Geography
- Location: Prince Faisal Bin Fahad Road, Al - Aqrabiyya, Eastern Region, Khobar, Saudi Arabia
- Coordinates: 26°18′08″N 50°12′02″E﻿ / ﻿26.3021654°N 50.200467°E

Organisation
- Type: Teaching Specialist
- Affiliated university: Saad Training Institute Saad College of Nursing

Services
- Standards: JCI
- Beds: 750

History
- Founded: 1997

Links
- Website: www.sainternational.us/saad-specialist-hospital/
- Lists: Hospitals in Saudi Arabia
- Other links: List of hospitals in Saudi Arabia

= Saad Specialist Hospital =

Saad Specialist Hospital, often abbreviated as SSH, is a private hospital in Khobar, Saudi Arabia. It was initially owned and operated by the Saad Group, founded in 2001 by a businessman, Maan Abdul Wahed Al-Sanea. SSH is a JCI accredited hospital. As of 2020, it is managed by SA International.
It later went bankrupt and closed in 2017.

==History==
Saad Specialist Hospital was founded as Saad Specialist Clinic on 1997, although their first patient was only admitted in 2001. It has a 600-bed capacity.
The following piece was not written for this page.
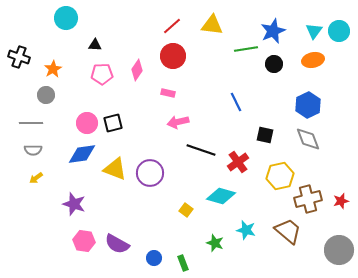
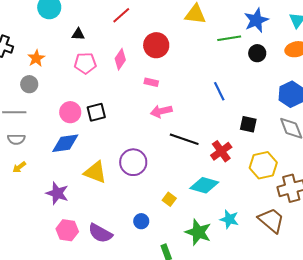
red line: (172, 26) -> (121, 15), moved
yellow triangle: (115, 169) -> (95, 172), moved
green star: (215, 243) -> (198, 232), size x1.5
blue circle: (154, 258) -> (141, 221), moved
The Saad Group went into debt and closed in 2017. The hospital is currently managed by SA International.

==Certification==
Saad Specialist Hospital has received accreditation from the Joint Commission International (JCI), the Canadian Council on Health Services Accreditation (CCHSA), and the Australian Council on Healthcare Standards International (ACHSI).

==Saad College of Nursing and Allied Health Sciences==
The Saad College of Nursing and Allied Health Sciences is located on the hospital grounds. It was established in a unique partnership program with the University of Ulster.